AI is increasingly being used to make business decisions. Leaders must now adjust, working hard to understand AI-mediated risk.
Who would you trust more if it came to making a decision regarding your life, a human or a computer? Most people would turn to the computer due to a phenomenon known as automation bias. As crucial decisions are increasingly being made by autonomous systems, leaders bear the brunt should these go wrong. Thus, automated decision risk and its understanding are essential for anyone integrating AI into their decision-making process.
Business Leaders and AI
Much talk is given to how AI will impact workers and staff. Yet it also presents a huge challenge for those leading a company. With AI doing the bulk of the work, what is left to lead? These systems can create emails and streamline recruiting, yet the bulk of a leader's job, such as making tough decisions, fostering workplace accountability, and making the human side of a business work, has largely been untouched. Or they were until now.

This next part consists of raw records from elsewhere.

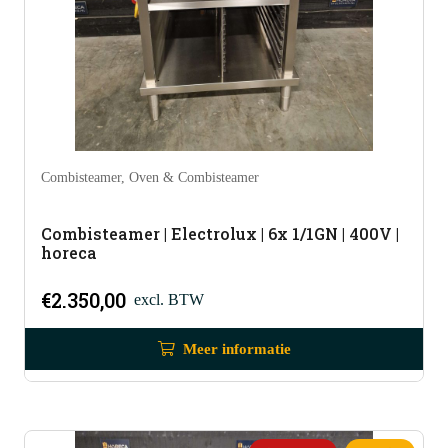
Combisteamer
,
Oven & Combisteamer
Combisteamer | Electrolux | 6x 1/1GN | 400V |
horeca
€
2.350,00
excl. BTW
Meer informatie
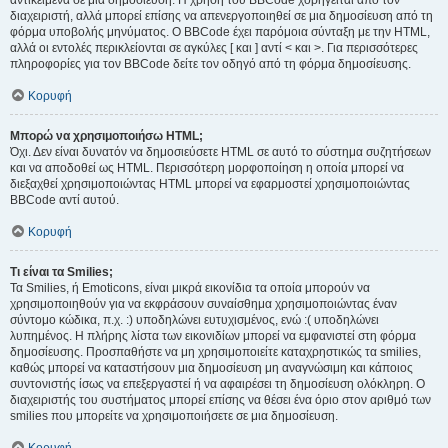
αντικείμενα σε μια δημοσίευση. Η χρήση του BBCode χορηγείται από τον
διαχειριστή, αλλά μπορεί επίσης να απενεργοποιηθεί σε μια δημοσίευση από τη
φόρμα υποβολής μηνύματος. Ο BBCode έχει παρόμοια σύνταξη με την HTML,
αλλά οι εντολές περικλείονται σε αγκύλες [ και ] αντί < και >. Για περισσότερες
πληροφορίες για τον BBCode δείτε τον οδηγό από τη φόρμα δημοσίευσης.
Κορυφή
Μπορώ να χρησιμοποιήσω HTML;
Όχι. Δεν είναι δυνατόν να δημοσιεύσετε HTML σε αυτό το σύστημα συζητήσεων
και να αποδοθεί ως HTML. Περισσότερη μορφοποίηση η οποία μπορεί να
διεξαχθεί χρησιμοποιώντας HTML μπορεί να εφαρμοστεί χρησιμοποιώντας
BBCode αντί αυτού.
Κορυφή
Τι είναι τα Smilies;
Τα Smilies, ή Emoticons, είναι μικρά εικονίδια τα οποία μπορούν να
χρησιμοποιηθούν για να εκφράσουν συναίσθημα χρησιμοποιώντας έναν
σύντομο κώδικα, π.χ. :) υποδηλώνει ευτυχισμένος, ενώ :( υποδηλώνει
λυπημένος. Η πλήρης λίστα των εικονιδίων μπορεί να εμφανιστεί στη φόρμα
δημοσίευσης. Προσπαθήστε να μη χρησιμοποιείτε καταχρηστικώς τα smilies,
καθώς μπορεί να καταστήσουν μια δημοσίευση μη αναγνώσιμη και κάποιος
συντονιστής ίσως να επεξεργαστεί ή να αφαιρέσει τη δημοσίευση ολόκληρη. Ο
διαχειριστής του συστήματος μπορεί επίσης να θέσει ένα όριο στον αριθμό των
smilies που μπορείτε να χρησιμοποιήσετε σε μια δημοσίευση.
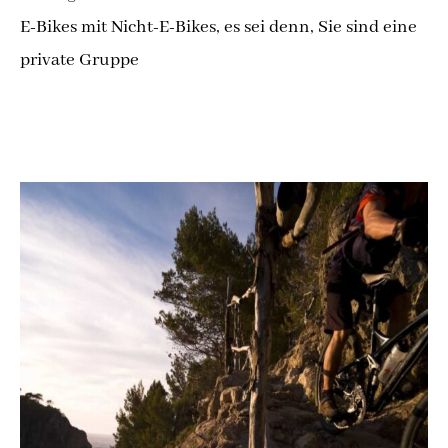
E-Bikes mit Nicht-E-Bikes, es sei denn, Sie sind eine
private Gruppe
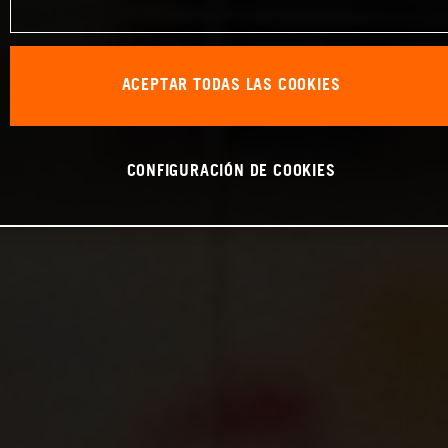
ACEPTAR TODAS LAS COOKIES
CONFIGURACIÓN DE COOKIES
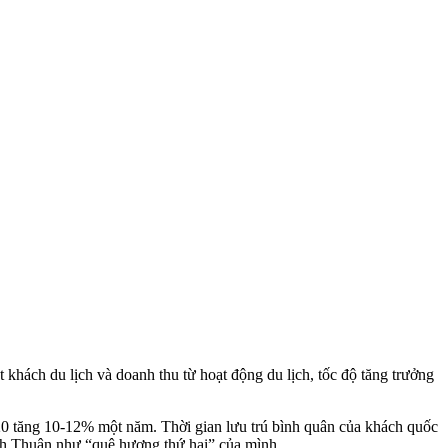
t khách du lịch và doanh thu từ hoạt động du lịch, tốc độ tăng trưởng
0 tăng 10-12% một năm. Thời gian lưu trú bình quân của khách quốc
Bình Thuận như “quê hương thứ hai” của mình.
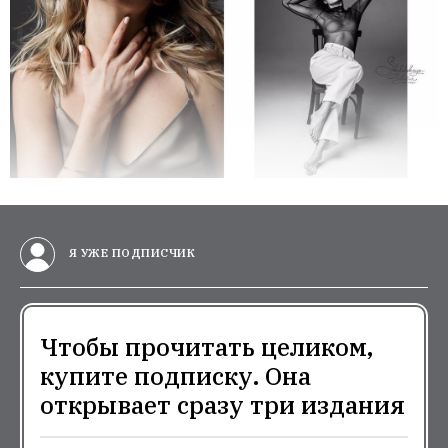
Я УЖЕ ПОДПИСЧИК
Чтобы прочитать целиком,
купите подписку. Она
открывает сразу три издания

AI is beginning to play a part in crucial decision-making processes, often known as 'black box' decisions. This is because the systems by which AI reaches a conclusion are often a mystery to those on the outside. People see only what goes in and what comes out, but not the inner workings. In business terms, imagine it from a hiring perspective. Leaders may see the candidates and then see which ones the AI has chosen. Between that, there is no information on why this decision was reached.
For business leaders who use AI to make a decision, when this goes wrong, it can be hard to justify. It leads to a case of "Because the AI said so" blame and little else. This can make a leader look lazy and incompetent, damaging their personal reputation. Oddly, around 6% of people in an organization believe no support or oversight is needed for AI according to a study by McKinsey.
Automation Bias
When a leader makes any decision, it comes with the potential for risk. This could be an undesirable outcome, which is more likely to occur if the decision has not been planned, thought through, or researched.
Compounding this is automation bias. This is the human tendency to give preference to automated artificial systems, even going so far as to ignore decisions made in other ways, even if they are correct. Prevalent in areas where systems are used to make a lot of decisions or have a say in them, it can impact everything from financial forecasting to medicine. A study by Deloitte found that computer vision targeting systems used on battlefields were incorrect 5% of the time, leading to 1% incorrect casualty rates. Errors like this move from ethical dilemmas to ones that have legal impacts.
Expertise in AI Governance
Matthew Bertram is an expert on AI governance, and became a practitioner in 2024. He believes that it is imperative to authorise before, as opposed to detect afterwards. This means that decision boundaries must be approved up front, not built from logs after something has gone wrong.
His second point is to validate the premise before building. This ensures a clear problem statement is centred, so that AI models don't fail at the question point. His three main points are as follows:
Authorize before. Detect after.
Validate the premise before you build.
Compounding outranks brilliance
AI Decision Risk
Because of this, there is a high level of AI decision risk when it comes to these systems. This refers to the process by which financial loss, or harm to a brand, can occur through decisions made by or influenced by AI. AI is logical and only makes decisions based on the information it is fed. Thus, it can blur the lines and cause more trouble than people may expect.
Examples of how bad decisions made using AI can go are on the increase. In the United Kingdom, the West Midlands police made a grave error, banning Maccabi Tel Aviv football fans from visiting for a game against West Ham. They later had to come clean, admitting that this was due to incorrect information that arose due to the use of Microsoft Co-Pilot. This led to the issuance of a "profound apology," though the damage to their reputation was already done.
Responsible AI Leadership
The big question is what responsible AI leadership actually looks like. This can differ for each business, depending on how integrated AI is in the decision-making process. Over time, AI should compound value, providing a balanced overview of the pros and cons of making a decision.
Throughout this, transparency should be paramount. Companies should not hide AI-mediated decisions, but instead discuss where and when it has been used. In areas where risk is extremely minimal, then fast tracks can be used, but they should never be fully autonomous and always checked by a human side of your business.
If you are confused about what this looks like, then speak to an expert. It is better to get this right now than try to get the genie back in the bottle later and suffer damage to your reputation and margins.